Brains present a problem of scale. How small does one have to go to understand what is going on? 20 micrometres? 25 nanometres? A question of this sort generates a behaviour known as “a furtive wiki peek”. A micro metre is a millionth of a meter, a nanometre a billionth of metre. Therefore there are 1000 nanometres in a micrometre. A metre is a metal bar in Paris, probably France’s last remaining intellectual asset.
The deeper you dig into brain the higher the mountain of data you throw up behind you. Worse, you are not just mapping a dead city: your main interest is recording all the traffic, the cars, pedestrian flows, telephone messages, emails, and conversations in the street, perhaps even glances. Lots of data. Mounds of it. Terabytes. Yottabytes. Ok, start with the familiar kilobyte, which has 1000 bytes (1024 in binary, but we will keep things simple because it is very hot in London). Then megabytes 10002 giga 10003 tera 10006 and so on upwards to yotta 10008 . This much data will take time to crunch.
How do you record what is going on? Probe with a sharp needle? Slice and stain the brain? These musings are triggered by Alison Abbott, who has done a great job reviewing recent developments in brain research in Nature.
She arranges her thoughts into three headings: measuring, mapping and understanding.
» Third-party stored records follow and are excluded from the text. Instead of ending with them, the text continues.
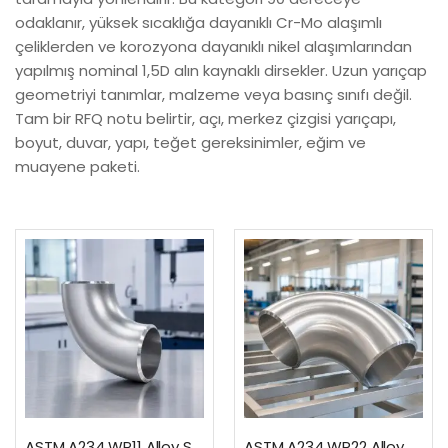
odaklanır, yüksek sıcaklığa dayanıklı Cr-Mo alaşımlı
çeliklerden ve korozyona dayanıklı nikel alaşımlarından
yapılmış nominal 1,5D alın kaynaklı dirsekler. Uzun yarıçap
geometriyi tanımlar, malzeme veya basınç sınıfı değil.
Tam bir RFQ notu belirtir, açı, merkez çizgisi yarıçapı,
boyut, duvar, yapı, teğet gereksinimler, eğim ve
muayene paketi.
ASTM A234 WP11 Alloy Steel 90 Degree Long Radius Elbow
ASTM A234 WP22 Alloy Steel 90 Degree Long Radius Elbow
Measuring one neurone with a probe was cutting edge stuff in the 1970. I can remember watching the Cambridge Psychology demonstrations with awe. Now a probe can record a couple of hundred neurones simultaneously. The new upcoming silicon probes have 52 thin wires leading to 456 silicon electrodes, and can record from all layers of the brain simultaneously.
Mapping brain activity has usually been done by slicing the brain as thinly as possible, staining the slices to render the cells visible, and looking at them under a light microscope. Putting the slices together into a 3 dimensional model is not trivial. Researchers took a decade to slice a brain into 7,400 layers 20 micrometres thick, and then spent 1000 hours on two super-computers to piece together the terabyte of data (finally, we have a reference measure). This revealed folds in the brain usually lost in two-dimensional cross sections. Researchers now want to push on to 25 nanometres (one-thousandth of the thickness of an average cell). At that resolution you see “every damn little thing”. Yet another reference measure.
Understanding what the brain is doing is the most daunting part. One cubic millimetre of brain tissue, using the newest techniques, will generate 2,000 terabytes of data. A human brain would generate 200 exabytes. ( 10006). This is a lot to handle. 30 seconds of brain activity will generate more data than everything sent back by the Hubble telescope.
At the moment, we are not all that well-placed to understand how the brain does the things it does. So, when you hear about the relationship between brain and behaviour, and between brain regions and intelligence, please understand that we are not yet at 25 nanometres, either in measuring, mapping or understanding.